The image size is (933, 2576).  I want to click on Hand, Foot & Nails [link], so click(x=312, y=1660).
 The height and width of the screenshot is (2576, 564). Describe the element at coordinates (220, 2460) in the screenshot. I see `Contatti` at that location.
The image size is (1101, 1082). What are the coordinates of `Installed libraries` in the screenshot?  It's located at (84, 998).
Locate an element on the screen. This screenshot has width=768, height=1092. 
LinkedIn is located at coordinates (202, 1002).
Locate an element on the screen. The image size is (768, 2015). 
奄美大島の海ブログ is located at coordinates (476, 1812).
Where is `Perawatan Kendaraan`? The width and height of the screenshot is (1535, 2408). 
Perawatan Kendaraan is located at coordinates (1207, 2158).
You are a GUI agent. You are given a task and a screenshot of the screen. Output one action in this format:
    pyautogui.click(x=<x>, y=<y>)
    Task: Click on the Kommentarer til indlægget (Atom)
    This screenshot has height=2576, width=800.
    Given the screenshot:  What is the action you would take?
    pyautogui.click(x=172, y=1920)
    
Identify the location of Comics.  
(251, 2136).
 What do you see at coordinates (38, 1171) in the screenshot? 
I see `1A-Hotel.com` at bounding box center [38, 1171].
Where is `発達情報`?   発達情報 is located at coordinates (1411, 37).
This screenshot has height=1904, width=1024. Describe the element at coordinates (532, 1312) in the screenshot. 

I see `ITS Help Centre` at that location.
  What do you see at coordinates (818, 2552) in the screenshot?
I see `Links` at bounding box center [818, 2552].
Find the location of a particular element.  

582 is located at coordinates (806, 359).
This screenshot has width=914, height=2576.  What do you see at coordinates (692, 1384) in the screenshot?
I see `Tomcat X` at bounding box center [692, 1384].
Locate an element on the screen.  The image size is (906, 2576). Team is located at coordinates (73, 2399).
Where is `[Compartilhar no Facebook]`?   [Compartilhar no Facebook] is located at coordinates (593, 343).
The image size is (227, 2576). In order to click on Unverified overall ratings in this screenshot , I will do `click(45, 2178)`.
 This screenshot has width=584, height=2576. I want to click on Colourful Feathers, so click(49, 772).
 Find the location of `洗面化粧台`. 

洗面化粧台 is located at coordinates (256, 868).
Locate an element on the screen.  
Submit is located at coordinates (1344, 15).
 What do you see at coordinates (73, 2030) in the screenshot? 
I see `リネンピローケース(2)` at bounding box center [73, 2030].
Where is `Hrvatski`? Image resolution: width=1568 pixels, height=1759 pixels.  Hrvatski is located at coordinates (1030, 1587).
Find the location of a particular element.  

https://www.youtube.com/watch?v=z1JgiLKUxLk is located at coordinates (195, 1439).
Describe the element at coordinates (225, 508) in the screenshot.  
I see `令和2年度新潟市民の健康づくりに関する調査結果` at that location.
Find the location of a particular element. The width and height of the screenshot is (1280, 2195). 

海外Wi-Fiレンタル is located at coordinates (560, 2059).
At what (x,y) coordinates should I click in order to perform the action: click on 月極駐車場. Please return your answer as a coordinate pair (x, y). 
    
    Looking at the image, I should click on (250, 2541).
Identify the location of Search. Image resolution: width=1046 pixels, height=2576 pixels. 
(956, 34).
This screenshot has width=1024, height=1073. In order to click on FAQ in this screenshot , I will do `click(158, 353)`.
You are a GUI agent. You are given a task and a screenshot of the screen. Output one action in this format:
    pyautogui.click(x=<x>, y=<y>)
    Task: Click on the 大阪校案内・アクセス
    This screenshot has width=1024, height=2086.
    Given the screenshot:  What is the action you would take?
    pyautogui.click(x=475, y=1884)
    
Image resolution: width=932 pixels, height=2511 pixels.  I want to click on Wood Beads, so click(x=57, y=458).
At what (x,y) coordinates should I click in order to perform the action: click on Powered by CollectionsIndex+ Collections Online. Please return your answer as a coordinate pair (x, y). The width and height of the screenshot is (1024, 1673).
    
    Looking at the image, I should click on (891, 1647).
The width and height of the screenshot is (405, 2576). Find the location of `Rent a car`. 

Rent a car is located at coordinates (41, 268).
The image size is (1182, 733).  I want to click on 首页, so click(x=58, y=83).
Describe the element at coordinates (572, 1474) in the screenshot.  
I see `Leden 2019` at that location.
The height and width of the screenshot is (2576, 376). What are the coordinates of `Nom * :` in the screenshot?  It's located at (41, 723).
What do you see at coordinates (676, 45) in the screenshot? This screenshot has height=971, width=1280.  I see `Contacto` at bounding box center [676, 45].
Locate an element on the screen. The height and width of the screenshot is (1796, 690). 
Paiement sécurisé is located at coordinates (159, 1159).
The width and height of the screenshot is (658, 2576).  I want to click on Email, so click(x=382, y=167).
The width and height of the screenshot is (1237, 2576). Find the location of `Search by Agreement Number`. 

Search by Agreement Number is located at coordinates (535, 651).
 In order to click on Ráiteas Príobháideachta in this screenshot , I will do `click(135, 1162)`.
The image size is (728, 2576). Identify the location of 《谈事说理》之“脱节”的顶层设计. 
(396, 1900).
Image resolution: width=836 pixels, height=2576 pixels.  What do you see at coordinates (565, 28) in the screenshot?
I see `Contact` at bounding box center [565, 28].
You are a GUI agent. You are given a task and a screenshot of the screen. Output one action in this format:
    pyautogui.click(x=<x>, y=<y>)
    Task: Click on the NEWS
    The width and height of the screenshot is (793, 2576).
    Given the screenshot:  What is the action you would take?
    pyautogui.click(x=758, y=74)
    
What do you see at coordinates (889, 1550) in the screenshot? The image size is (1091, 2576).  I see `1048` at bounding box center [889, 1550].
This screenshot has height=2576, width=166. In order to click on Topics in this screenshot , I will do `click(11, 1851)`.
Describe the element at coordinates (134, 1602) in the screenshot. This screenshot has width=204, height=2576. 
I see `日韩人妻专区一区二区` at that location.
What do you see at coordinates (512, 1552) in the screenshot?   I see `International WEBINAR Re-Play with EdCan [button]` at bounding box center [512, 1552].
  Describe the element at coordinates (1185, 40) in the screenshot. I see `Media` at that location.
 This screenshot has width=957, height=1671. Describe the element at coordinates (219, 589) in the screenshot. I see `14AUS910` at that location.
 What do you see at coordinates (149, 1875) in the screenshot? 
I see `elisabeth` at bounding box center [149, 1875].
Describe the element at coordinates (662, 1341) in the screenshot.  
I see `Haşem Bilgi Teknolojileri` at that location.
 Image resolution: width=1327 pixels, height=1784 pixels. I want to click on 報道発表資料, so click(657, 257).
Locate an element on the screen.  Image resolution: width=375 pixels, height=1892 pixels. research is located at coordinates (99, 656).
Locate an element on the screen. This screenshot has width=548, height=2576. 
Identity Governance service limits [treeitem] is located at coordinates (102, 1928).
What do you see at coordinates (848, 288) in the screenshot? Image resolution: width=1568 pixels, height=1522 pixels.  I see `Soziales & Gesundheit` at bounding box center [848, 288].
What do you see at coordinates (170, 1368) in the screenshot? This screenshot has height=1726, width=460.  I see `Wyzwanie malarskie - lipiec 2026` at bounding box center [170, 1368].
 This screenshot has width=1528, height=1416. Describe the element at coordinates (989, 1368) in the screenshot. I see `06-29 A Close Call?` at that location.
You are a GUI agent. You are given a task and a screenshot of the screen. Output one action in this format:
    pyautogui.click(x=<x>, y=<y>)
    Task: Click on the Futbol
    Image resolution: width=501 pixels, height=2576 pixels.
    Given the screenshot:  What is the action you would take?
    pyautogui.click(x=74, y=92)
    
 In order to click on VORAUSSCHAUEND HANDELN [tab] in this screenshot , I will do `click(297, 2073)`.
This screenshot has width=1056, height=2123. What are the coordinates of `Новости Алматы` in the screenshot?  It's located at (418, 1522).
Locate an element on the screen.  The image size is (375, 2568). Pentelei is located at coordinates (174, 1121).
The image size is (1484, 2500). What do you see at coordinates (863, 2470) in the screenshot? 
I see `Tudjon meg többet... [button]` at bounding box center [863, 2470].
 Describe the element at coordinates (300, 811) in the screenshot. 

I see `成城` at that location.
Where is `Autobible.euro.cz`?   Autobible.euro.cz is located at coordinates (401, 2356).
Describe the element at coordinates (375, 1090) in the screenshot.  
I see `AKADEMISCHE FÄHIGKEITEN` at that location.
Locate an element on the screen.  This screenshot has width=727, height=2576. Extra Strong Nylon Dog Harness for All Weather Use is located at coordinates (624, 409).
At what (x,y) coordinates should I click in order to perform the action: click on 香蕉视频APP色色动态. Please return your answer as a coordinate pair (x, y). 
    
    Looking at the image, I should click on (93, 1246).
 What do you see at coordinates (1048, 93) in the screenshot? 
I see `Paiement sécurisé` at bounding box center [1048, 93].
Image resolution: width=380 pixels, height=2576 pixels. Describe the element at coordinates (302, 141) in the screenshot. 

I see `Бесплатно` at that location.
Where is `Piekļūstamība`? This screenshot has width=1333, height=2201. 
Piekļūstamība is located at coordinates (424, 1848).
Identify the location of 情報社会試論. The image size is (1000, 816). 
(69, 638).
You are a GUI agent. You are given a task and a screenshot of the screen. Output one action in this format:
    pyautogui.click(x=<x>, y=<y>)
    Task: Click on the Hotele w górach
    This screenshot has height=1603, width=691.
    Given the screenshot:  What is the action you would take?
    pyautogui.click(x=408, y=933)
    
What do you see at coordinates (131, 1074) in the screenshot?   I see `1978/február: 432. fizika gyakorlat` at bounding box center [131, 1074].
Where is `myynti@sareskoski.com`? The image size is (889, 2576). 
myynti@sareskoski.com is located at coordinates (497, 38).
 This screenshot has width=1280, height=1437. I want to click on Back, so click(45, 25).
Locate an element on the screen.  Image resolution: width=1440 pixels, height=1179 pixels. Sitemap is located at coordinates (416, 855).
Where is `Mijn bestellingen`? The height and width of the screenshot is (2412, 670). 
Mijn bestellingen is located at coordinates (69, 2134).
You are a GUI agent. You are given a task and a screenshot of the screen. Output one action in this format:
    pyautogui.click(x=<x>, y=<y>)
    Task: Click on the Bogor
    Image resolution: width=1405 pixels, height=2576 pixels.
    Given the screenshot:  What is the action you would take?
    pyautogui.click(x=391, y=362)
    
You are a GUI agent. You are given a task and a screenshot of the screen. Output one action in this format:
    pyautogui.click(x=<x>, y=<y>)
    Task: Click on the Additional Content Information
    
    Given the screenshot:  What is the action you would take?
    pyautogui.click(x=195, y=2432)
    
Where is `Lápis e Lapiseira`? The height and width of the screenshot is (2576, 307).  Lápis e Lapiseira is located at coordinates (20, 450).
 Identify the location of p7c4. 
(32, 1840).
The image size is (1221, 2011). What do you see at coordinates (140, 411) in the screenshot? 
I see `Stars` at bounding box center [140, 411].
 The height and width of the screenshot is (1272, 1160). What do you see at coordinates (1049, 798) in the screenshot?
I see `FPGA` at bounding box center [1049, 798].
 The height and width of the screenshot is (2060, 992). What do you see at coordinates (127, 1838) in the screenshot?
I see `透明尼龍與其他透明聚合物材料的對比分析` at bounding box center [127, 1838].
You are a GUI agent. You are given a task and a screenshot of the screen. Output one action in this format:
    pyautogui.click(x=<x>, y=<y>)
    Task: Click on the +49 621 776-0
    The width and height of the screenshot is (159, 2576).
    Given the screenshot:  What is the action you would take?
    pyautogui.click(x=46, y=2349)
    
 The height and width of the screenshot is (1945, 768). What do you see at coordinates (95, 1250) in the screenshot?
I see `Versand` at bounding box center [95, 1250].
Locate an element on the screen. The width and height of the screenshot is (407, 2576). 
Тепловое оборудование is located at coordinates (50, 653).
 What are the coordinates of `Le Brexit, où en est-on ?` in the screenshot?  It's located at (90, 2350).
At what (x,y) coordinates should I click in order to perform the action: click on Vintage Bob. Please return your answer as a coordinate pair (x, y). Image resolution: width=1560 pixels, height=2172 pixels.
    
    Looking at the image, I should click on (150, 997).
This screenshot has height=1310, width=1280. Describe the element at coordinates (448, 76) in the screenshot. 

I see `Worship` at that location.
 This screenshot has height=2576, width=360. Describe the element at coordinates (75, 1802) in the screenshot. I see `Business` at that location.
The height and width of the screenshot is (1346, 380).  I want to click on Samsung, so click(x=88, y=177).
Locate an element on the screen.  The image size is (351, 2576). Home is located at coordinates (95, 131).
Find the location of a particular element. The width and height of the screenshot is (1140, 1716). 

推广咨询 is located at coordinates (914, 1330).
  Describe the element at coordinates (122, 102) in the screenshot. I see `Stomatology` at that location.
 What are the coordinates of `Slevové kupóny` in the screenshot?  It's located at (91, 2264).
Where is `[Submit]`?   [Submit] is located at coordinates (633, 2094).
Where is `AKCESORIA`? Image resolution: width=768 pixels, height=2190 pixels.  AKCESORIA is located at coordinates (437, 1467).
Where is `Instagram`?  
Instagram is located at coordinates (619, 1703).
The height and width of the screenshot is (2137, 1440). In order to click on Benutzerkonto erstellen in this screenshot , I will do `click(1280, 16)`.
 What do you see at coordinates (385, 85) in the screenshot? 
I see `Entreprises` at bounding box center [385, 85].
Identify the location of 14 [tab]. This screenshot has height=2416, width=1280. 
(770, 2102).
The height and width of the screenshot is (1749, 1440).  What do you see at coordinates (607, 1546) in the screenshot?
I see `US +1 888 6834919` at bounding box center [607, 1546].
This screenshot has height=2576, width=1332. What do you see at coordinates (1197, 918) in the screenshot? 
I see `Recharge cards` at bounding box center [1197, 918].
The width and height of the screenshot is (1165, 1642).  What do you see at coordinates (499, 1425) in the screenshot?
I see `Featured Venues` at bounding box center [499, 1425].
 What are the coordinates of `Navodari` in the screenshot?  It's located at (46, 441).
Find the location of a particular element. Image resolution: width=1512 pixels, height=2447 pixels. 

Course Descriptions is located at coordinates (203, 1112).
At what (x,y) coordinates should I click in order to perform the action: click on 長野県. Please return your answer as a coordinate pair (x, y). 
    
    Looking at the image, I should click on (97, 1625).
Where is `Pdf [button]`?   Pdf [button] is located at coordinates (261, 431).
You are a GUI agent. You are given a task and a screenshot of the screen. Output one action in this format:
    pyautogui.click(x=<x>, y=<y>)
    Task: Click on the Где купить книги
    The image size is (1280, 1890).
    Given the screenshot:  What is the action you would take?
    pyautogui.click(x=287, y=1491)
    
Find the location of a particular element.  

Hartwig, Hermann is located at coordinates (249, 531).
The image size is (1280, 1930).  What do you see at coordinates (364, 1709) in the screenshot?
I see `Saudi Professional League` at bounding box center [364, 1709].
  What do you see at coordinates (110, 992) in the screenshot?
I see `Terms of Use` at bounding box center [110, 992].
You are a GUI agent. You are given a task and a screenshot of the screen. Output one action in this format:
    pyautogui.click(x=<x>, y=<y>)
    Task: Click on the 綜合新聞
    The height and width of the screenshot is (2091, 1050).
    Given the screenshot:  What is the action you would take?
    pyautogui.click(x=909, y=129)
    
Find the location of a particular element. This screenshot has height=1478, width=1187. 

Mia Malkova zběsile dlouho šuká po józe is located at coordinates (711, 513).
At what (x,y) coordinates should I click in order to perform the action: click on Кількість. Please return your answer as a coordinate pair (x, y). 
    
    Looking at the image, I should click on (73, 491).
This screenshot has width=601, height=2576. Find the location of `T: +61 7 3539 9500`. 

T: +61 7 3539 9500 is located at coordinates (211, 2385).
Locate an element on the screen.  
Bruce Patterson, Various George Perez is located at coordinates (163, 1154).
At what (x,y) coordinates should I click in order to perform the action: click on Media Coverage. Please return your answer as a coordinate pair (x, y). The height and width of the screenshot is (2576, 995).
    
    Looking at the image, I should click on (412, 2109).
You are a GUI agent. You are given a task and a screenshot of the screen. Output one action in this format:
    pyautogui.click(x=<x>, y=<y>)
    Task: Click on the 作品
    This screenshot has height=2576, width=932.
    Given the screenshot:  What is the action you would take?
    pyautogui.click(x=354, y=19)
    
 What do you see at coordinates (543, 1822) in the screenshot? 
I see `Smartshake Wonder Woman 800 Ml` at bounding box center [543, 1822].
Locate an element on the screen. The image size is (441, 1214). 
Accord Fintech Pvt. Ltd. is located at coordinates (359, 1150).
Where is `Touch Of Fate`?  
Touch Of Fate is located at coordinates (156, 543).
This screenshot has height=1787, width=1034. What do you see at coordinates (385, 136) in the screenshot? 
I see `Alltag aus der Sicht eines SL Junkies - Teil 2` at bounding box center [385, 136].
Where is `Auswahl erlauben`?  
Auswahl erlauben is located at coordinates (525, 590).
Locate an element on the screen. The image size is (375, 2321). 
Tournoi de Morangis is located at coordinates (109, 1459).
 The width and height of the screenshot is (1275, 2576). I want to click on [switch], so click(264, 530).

_The problem:_ Restate word for word the lines of the data above, starting at the line containing "What do you see at coordinates (385, 85)" and ending at the line containing "The image size is (1280, 1890).", both included, and nothing more.

_Response to the task:_
 What do you see at coordinates (385, 85) in the screenshot? 
I see `Entreprises` at bounding box center [385, 85].
Identify the location of 14 [tab]. This screenshot has height=2416, width=1280. 
(770, 2102).
The height and width of the screenshot is (1749, 1440).  What do you see at coordinates (607, 1546) in the screenshot?
I see `US +1 888 6834919` at bounding box center [607, 1546].
This screenshot has height=2576, width=1332. What do you see at coordinates (1197, 918) in the screenshot? 
I see `Recharge cards` at bounding box center [1197, 918].
The width and height of the screenshot is (1165, 1642).  What do you see at coordinates (499, 1425) in the screenshot?
I see `Featured Venues` at bounding box center [499, 1425].
 What are the coordinates of `Navodari` in the screenshot?  It's located at (46, 441).
Find the location of a particular element. Image resolution: width=1512 pixels, height=2447 pixels. 

Course Descriptions is located at coordinates (203, 1112).
At what (x,y) coordinates should I click in order to perform the action: click on 長野県. Please return your answer as a coordinate pair (x, y). 
    
    Looking at the image, I should click on (97, 1625).
Where is `Pdf [button]`?   Pdf [button] is located at coordinates (261, 431).
You are a GUI agent. You are given a task and a screenshot of the screen. Output one action in this format:
    pyautogui.click(x=<x>, y=<y>)
    Task: Click on the Где купить книги
    The image size is (1280, 1890).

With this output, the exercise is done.